Prova ad entrare in Italia con documenti falsi, scoperto in aeroporto

Arriva in Italia come titolare di protezione sussidiaria, ma i documenti risultano falsi. Arrestato una volta atterrato all’aeroporto d’Abruzzo di Pescara. E’ accaduto ieri all’arrivo di un volo proveniente da Malta alle 16.30. Due operatori in servizio di vigilanza aeroportuale durante un’attivita’ di controllo a campione sui passeggeri in arrivo hanno notato qualcosa di anomalo nel titolo di viaggio presentato. I poliziotti hanno cosi’ analizzato piu’ approfonditamente il documento e hanno notato che i dati riportati non corrispondevano alle caratteristiche fisiche del giovane e inoltre, il documento non aveva determinati elementi che ne garantivano la genuinita’, come la punzonatura con il laser del numero di passaporto.

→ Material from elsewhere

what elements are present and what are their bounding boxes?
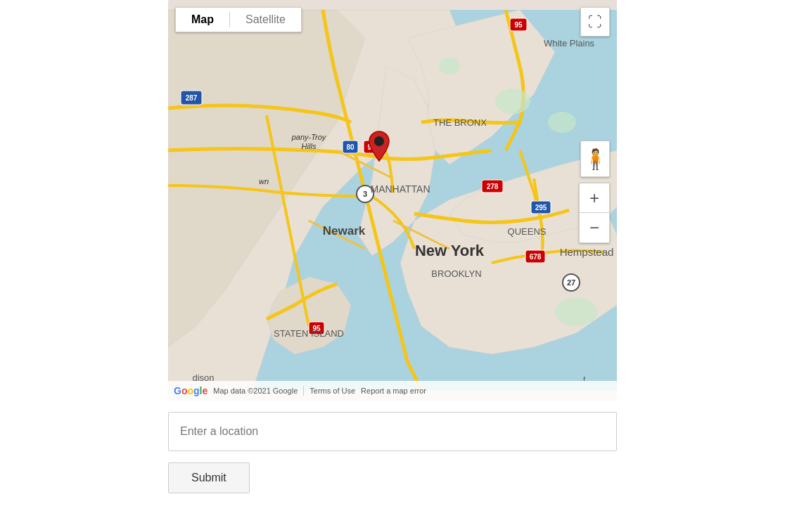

Il ragazzo che secondo il documento prodotto risultava beneficiario della protezione sussidiaria e di cittadinanza gambiana, ha esibito anche un permesso di soggiorno coincidente con quanto riportato nel passaporto. Il numero riportato a seguito di controlli presso i terminali, apparteneva ad una cittadina bengalese residente in Sicilia per motivi familiari. Solo successivamente il ragazzo ha ammesso le diverse generalita’, specificando di essere del Sudan e di essere nato nel 1990. Dopo la foto segnalatica si e’ appurato che il 30enne non era mai stato controllato prima in Italia. Immediato l’arresto per possesso ed uso di documenti falsi utilizzati ai fini dell’espatrio.